[ASSIGNMENT]:
Copy exactly the lines starting at the one that contains "Contact us [menuitem] (897, 952)" and running through the end of the material below. Exclude any pictures.

[DATA IN THIS EXERCISE]:
• • • • •
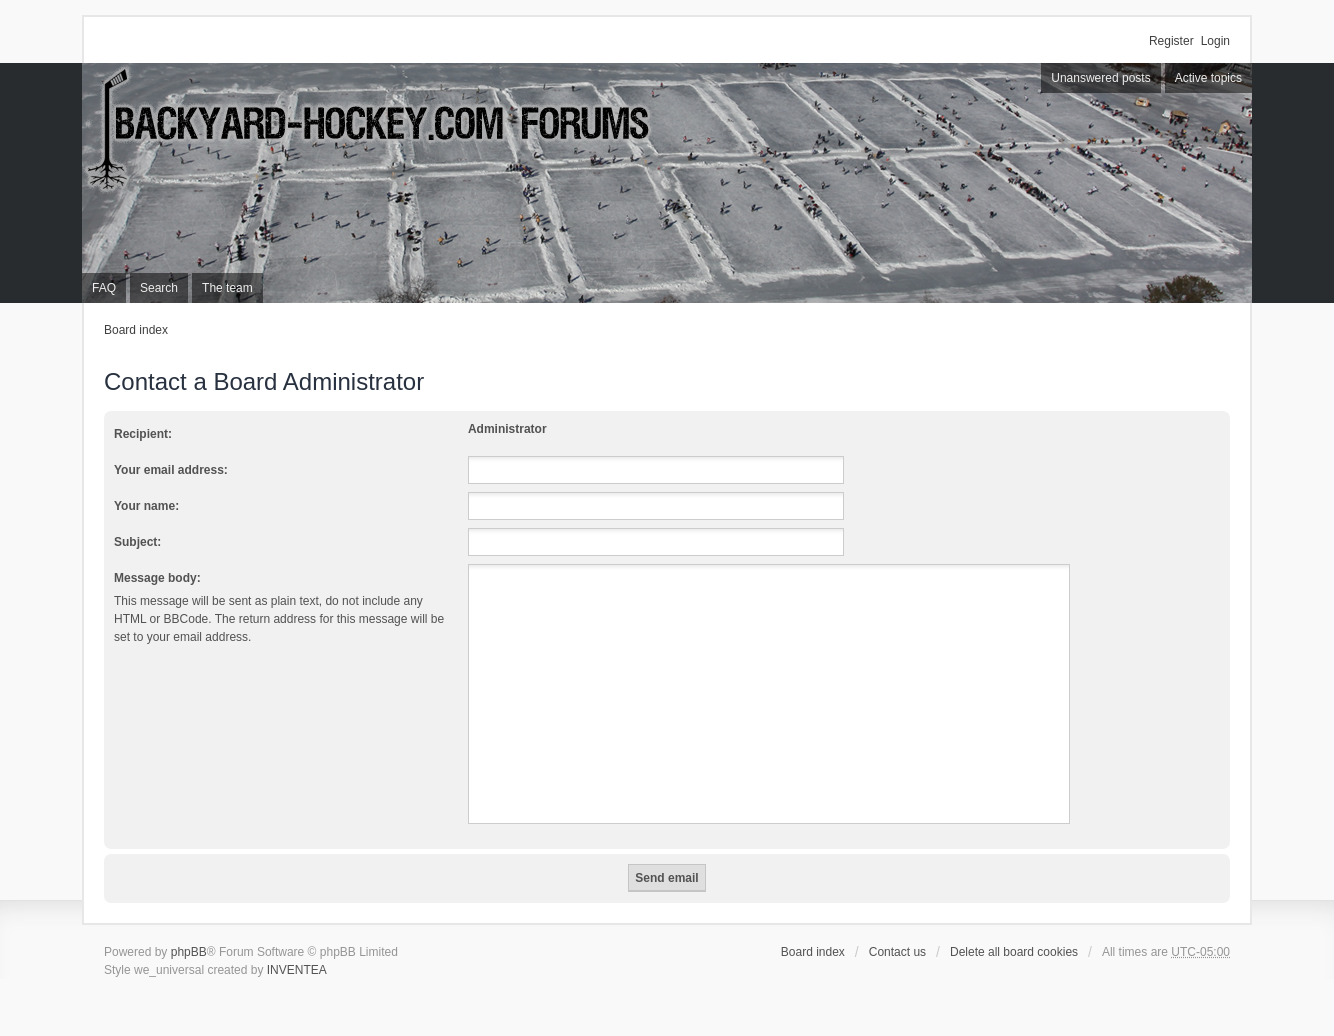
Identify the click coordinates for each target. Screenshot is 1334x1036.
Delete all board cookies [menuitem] (1014, 952)
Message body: (157, 578)
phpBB (189, 952)
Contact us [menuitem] (897, 952)
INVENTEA (297, 970)
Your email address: (171, 470)
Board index (136, 330)
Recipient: (143, 434)
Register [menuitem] (1171, 41)
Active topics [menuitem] (1208, 78)
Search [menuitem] (159, 288)
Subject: (137, 542)
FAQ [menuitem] (104, 288)
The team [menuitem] (227, 288)
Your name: (146, 506)
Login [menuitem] (1215, 41)
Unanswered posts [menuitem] (1100, 78)
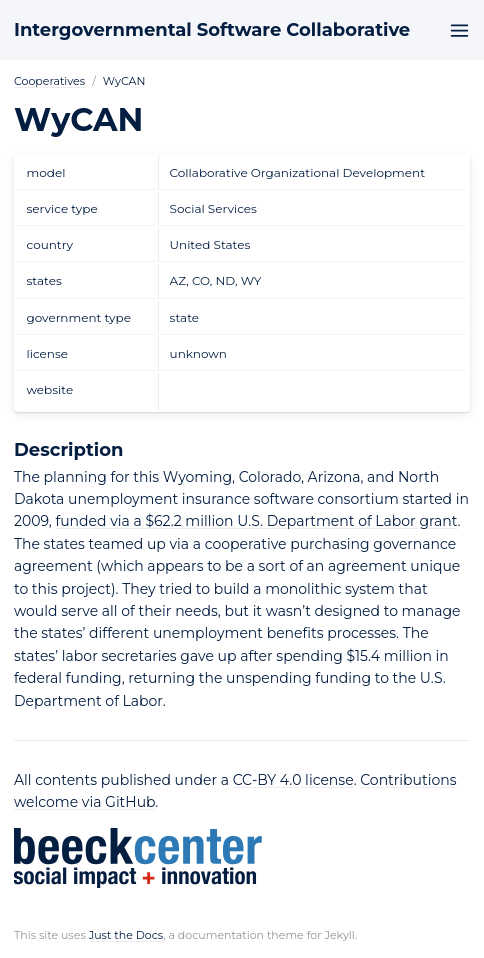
• • • • •
[SOLUTION TO THE PROBLEM]:
Contact us [menuitem] (897, 952)
INVENTEA (297, 970)
Your email address: (171, 470)
Board index (136, 330)
Recipient: (143, 434)
Register [menuitem] (1171, 41)
Active topics [menuitem] (1208, 78)
Search [menuitem] (159, 288)
Subject: (137, 542)
FAQ [menuitem] (104, 288)
The team [menuitem] (227, 288)
Your name: (146, 506)
Login [menuitem] (1215, 41)
Unanswered posts [menuitem] (1100, 78)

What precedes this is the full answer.